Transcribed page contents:
++++++

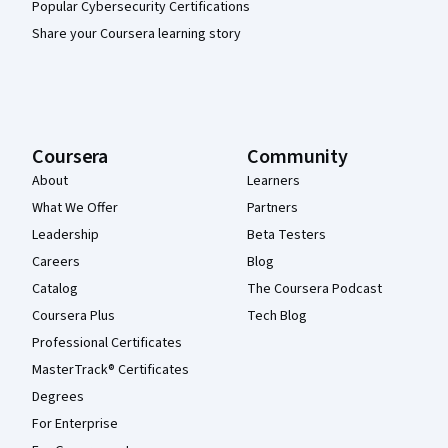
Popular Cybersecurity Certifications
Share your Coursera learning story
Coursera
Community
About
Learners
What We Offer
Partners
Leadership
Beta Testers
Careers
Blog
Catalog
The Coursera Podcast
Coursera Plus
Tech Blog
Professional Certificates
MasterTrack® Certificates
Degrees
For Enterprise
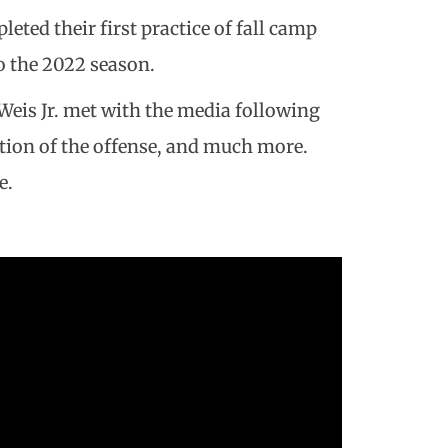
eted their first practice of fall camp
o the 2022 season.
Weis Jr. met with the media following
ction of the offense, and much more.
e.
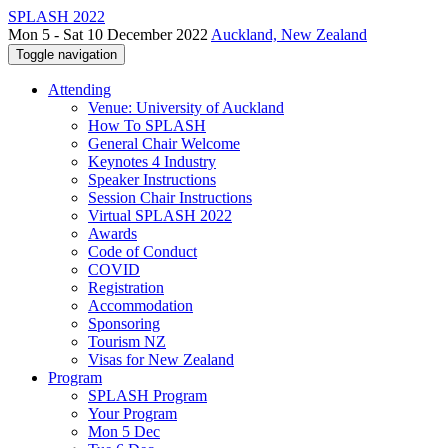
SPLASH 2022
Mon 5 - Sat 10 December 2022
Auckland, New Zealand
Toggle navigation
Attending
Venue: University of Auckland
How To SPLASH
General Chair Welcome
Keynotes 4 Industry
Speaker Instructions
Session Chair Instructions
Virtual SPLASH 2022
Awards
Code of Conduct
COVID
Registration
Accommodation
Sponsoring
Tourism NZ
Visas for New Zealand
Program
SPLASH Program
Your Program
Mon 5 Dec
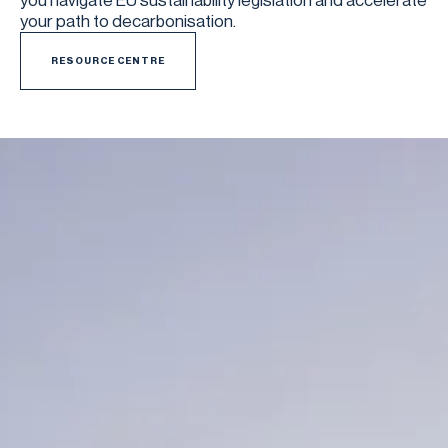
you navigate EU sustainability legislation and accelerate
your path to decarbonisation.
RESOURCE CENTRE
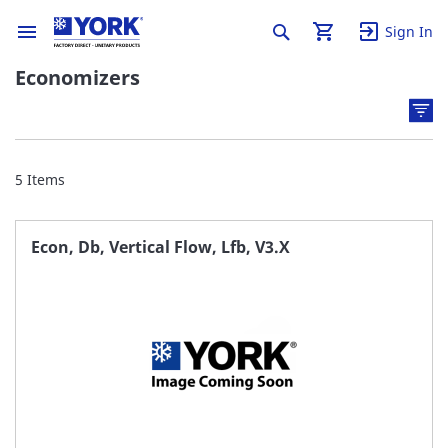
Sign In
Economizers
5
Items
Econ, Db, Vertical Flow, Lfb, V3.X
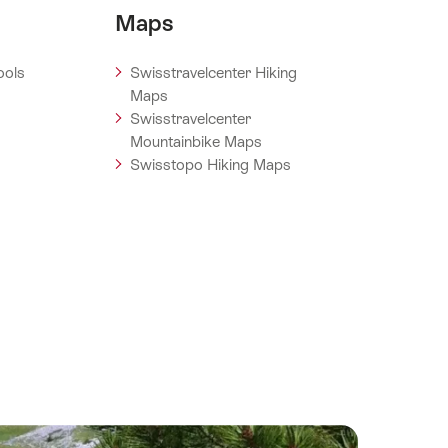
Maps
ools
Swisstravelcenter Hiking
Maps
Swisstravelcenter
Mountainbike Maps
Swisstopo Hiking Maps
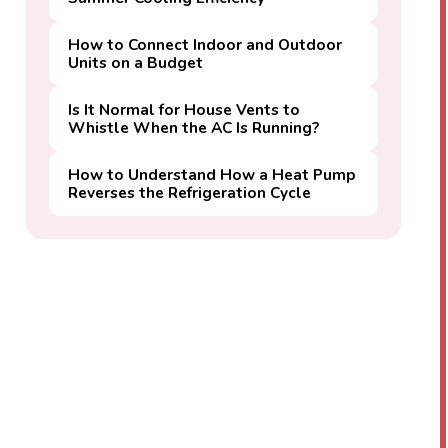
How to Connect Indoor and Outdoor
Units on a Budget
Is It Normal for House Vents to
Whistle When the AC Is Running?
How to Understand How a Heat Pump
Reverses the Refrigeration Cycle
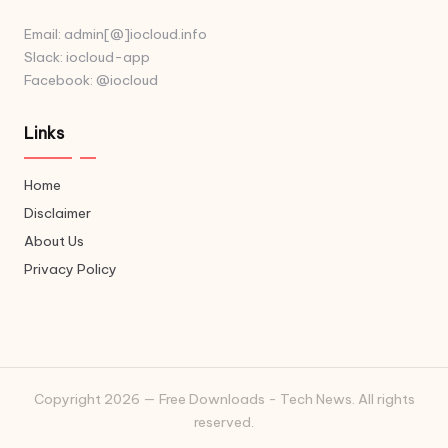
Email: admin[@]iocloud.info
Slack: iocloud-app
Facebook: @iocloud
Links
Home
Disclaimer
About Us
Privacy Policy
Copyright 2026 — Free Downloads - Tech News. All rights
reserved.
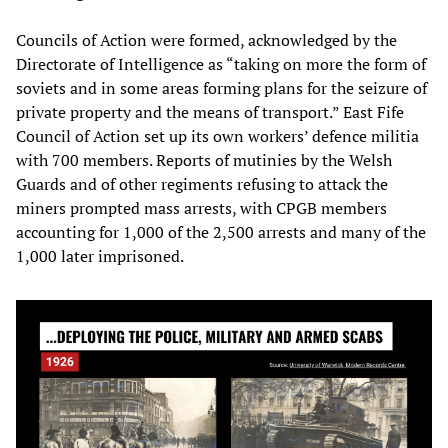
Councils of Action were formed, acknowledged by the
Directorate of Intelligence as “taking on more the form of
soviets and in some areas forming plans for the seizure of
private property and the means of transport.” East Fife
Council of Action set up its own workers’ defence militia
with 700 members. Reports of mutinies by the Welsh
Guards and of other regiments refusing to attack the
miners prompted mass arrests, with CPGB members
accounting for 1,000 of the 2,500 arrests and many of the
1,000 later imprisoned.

++++++

WHAT TO PRODUCE
The copy must start at the line containing "ction of the offense, and much more." and end at the last line of the records, matching each line exactly and holding no pictures.

SOLVED PROBLEM
ction of the offense, and much more.
e.
SPLASH 2022
Mon 5 - Sat 10 December 2022
Auckland, New Zealand
Toggle navigation
Attending
Venue: University of Auckland
How To SPLASH
General Chair Welcome
Keynotes 4 Industry
Speaker Instructions
Session Chair Instructions
Virtual SPLASH 2022
Awards
Code of Conduct
COVID
Registration
Accommodation
Sponsoring
Tourism NZ
Visas for New Zealand
Program
SPLASH Program
Your Program
Mon 5 Dec
you navigate EU sustainability legislation and accelerate
your path to decarbonisation.
RESOURCE CENTRE
Sign In
Economizers
5
Items
Econ, Db, Vertical Flow, Lfb, V3.X
Maps
ools
Swisstravelcenter Hiking
Maps
Swisstravelcenter
Mountainbike Maps
Swisstopo Hiking Maps
How to Connect Indoor and Outdoor
Units on a Budget
Is It Normal for House Vents to
Whistle When the AC Is Running?
How to Understand How a Heat Pump
Reverses the Refrigeration Cycle
Email: admin[@]iocloud.info
Slack: iocloud-app
Facebook: @iocloud
Links
Home
Disclaimer
About Us
Privacy Policy
Copyright 2026 — Free Downloads - Tech News. All rights
reserved.
Councils of Action were formed, acknowledged by the
Directorate of Intelligence as “taking on more the form of
soviets and in some areas forming plans for the seizure of
private property and the means of transport.” East Fife
Council of Action set up its own workers’ defence militia
with 700 members. Reports of mutinies by the Welsh
Guards and of other regiments refusing to attack the
miners prompted mass arrests, with CPGB members
accounting for 1,000 of the 2,500 arrests and many of the
1,000 later imprisoned.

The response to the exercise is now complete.